A retiring police executive was honored Wednesday for the role he’s had in “fostering better communication between the Anniston community and local law enforcement.”
That phrase was on the plaque presented to Anniston police Chief Shane Denham by members of the Anniston Police Citizen Advisory Committee during a brief ceremony at Justin Sollohub Justice Center.
Committee chair David Baker said that because Denham plans to retire in June, members of the group felt the need to recognize him for his role in starting the committee years ago.
“He has called on us and we have called on them to do a lot,” Baker said. “The community at large is better off with him when we had him and we’re going to miss him.”
Denham said the award came as a pleasant surprise, and he thanked the committee for it. He said he and member General Jackson and Baker were longtime friends of his and he expects they’ll be friends after he retires.
“David has always been a cool head and a steady rock in the community,” Denham said.
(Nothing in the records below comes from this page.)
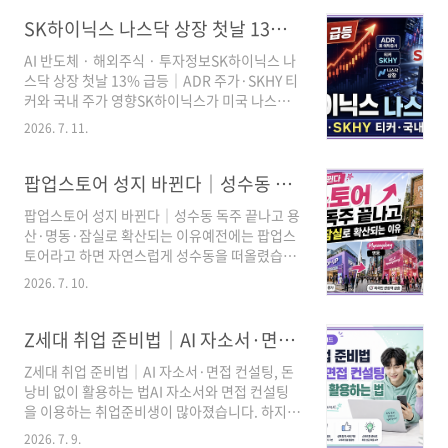
욕장 일원에서 17일 동안 열립니다.낮에는 머드
실제 문의·구매 데이터를 함께 비교해야 합..
체험존과 워터파크존을 이용하고, 저녁에는 K-
SK하이닉스 나스닥 상장 첫날 13% 급등｜ADR 주가·SKHY 티커와 국내 주가 영향
POP 공연·힙합페스티벌·락페스타·드론라이트
AI 반도체 · 해외주식 · 투자정보SK하이닉스 나
쇼까지 즐길 수 있습니다.다만 체험존 운영시간
스닥 상장 첫날 13% 급등｜ADR 주가·SKHY 티
과 요금이 평일·주말에 따라 다르고, 안전점검일
커와 국내 주가 영향SK하이닉스가 미국 나스닥
과 야간 연장 운영일도 따로 있으므로 출발 전에
에 입성하자 첫날부터 강한 매수세가 몰렸습니
일정을 확인해야 합니다.⚡ 3줄 요약 ① 축제는
2026. 7. 11.
다. 미국 ADR 가격이 국내 주가보다 높게 형성된
2026년 7월 24일부터 8월 9일까지 대천해수욕
이유와 실제 투자할 때 확인할 사항을 쉽게 정리
장에서 열립니다.② 일반존 성인 입장료는 월~목
했습니다.SK하이닉스가 미국주식예탁증서인
팝업스토어 성지 바뀐다｜성수동 독주 끝나고 용산·명동·잠실로 확산되는 이유는?
12,000원, 금~일 16,000원입니다.③ 7..
ADR을 통해 나스닥 시장에 상장했습니다.첫 거
팝업스토어 성지 바뀐다｜성수동 독주 끝나고 용
래일 ADR은 공모가 149달러보다 약 13% 높은
산·명동·잠실로 확산되는 이유예전에는 팝업스
168.49달러에 마감했습니다. 장중에는 177달러
토어라고 하면 자연스럽게 성수동을 떠올렸습니
까지 오르며 미국 투자자의 높은 관심을 확인했
다. 하지만 2026년 상반기 데이터를 보면 흐름이
습니다.다만 미국 ADR 가격이 국내 주가보다 높
2026. 7. 10.
조금 달라졌습니다. 성수동이 사라진 것이 아니
다고 해서 국내 주가가 반드시 같은 수준까지 오
라, 팝업스토어 시장 자체가 커지면서 용산·명동
르는 것은 아닙니다. 환율과 거래시간, 수급, 신주
·잠실·마포 등 서울 전역으로 팝업 상권이 넓어
Z세대 취업 준비법｜AI 자소서·면접 컨설팅, 돈 낭비 없이 활용하는 법
발행에 따른 희석 가능성을 함께 살펴봐야 합..
지고 있습니다.소비자 입장에서는 이제 성수동만
Z세대 취업 준비법｜AI 자소서·면접 컨설팅, 돈
검색할 필요가 없습니다. 캐릭터·IP 팝업은 용
낭비 없이 활용하는 법AI 자소서와 면접 컨설팅
산, 외국인 관광객과 뷰티·K브랜드 팝업은 명동,
을 이용하는 취업준비생이 많아졌습니다. 하지만
대형몰 중심의 가족·팬덤형 팝업은 잠실까지 함
서비스를 많이 결제한다고 합격 가능성이 반드시
께 확인하는 것이 좋습니다.3줄 요약첫째, 팝업
2026. 7. 9.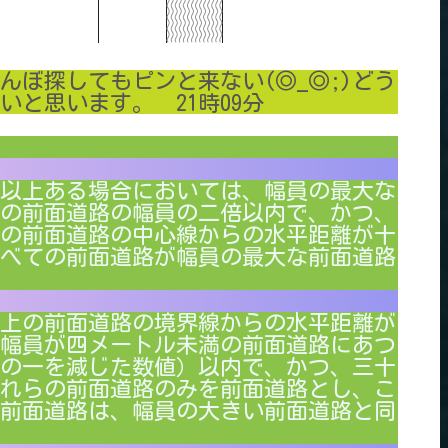
んぼ探してもピンと来ない(◎_◎;)どう
と思います。 21時09分
以上ある場合においては、幅員の最大な
の前面道路の幅員の二倍以内で、かつ、
の前面道路の中心線からの水平距離が十
べての前面道路が幅員の最大な前面道路
上の前面道路の境界線からの水平距離が
幅員が四メートル未満の前面道路にあつ
の一を減じた数値）以内で、かつ、三十
れらの前面道路のみを前面道路とし、こ
前面道路は、幅員の大きい前面道路と同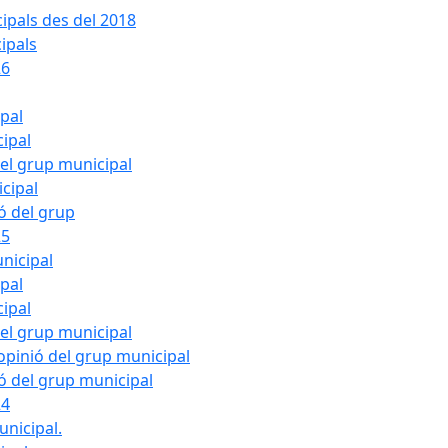
ipals des del 2018
ipals
26
ipal
cipal
del grup municipal
cipal
ió del grup
25
nicipal
ipal
cipal
del grup municipal
pinió del grup municipal
ió del grup municipal
24
unicipal.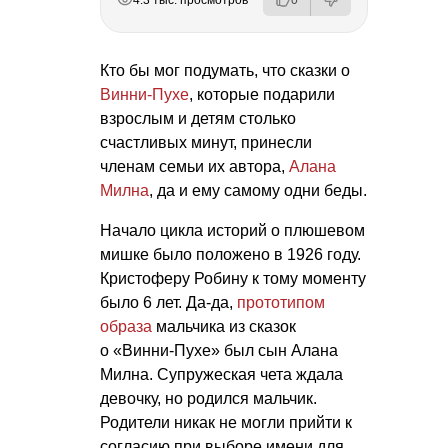
Кто бы мог подумать, что сказки о
Винни-Пухе
, которые подарили
взрослым и детям столько
счастливых минут, принесли
членам семьи их автора,
Алана
Милна
, да и ему самому одни беды.
Начало цикла историй о плюшевом
мишке было положено в 1926 году.
Кристоферу Робину к тому моменту
было 6 лет. Да-да,
прототипом
образа
мальчика из сказок
о «Винни-Пухе» был сын Алана
Милна. Супружеская чета ждала
девочку, но родился мальчик.
Родители никак не могли прийти к
согласию при выборе имени для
According to Denham, the committee was founded in 2014. Denham said the United States Department of Justice recommends all “progressive” police departments have groups like the committee.
Baker said Denham worked with former Mayor Vaughn Stewart and former city manager Brian Johnson to get the group started.
Since then, Denham said, the committee’s impact on Anniston has “all been positive.” He said the committee has acted as a liaison between the department and worked to dispel rumors or conflicts between officers and the public.
He said the committee has held plenty of meetings, all open to the public, at places such as the police station, municipal court and every community center in the city..
“That has been an outlet for them to come to,” Denham said.
Denham said there have been times where he’s invited committee members to view body cam footage of an incident and make judgements on how the situation was handled.
“That has been very helpful,” Denham said.
Denham was a veteran of the department, nearly 18 years, when he was named chief in March 2013 at age 42. He began his law enforcement career as a deputy with the Calhoun County Sheriff’s Office in 1992, working in the jail there until he took a job as a patrol officer with the Anniston Police Department in 1995.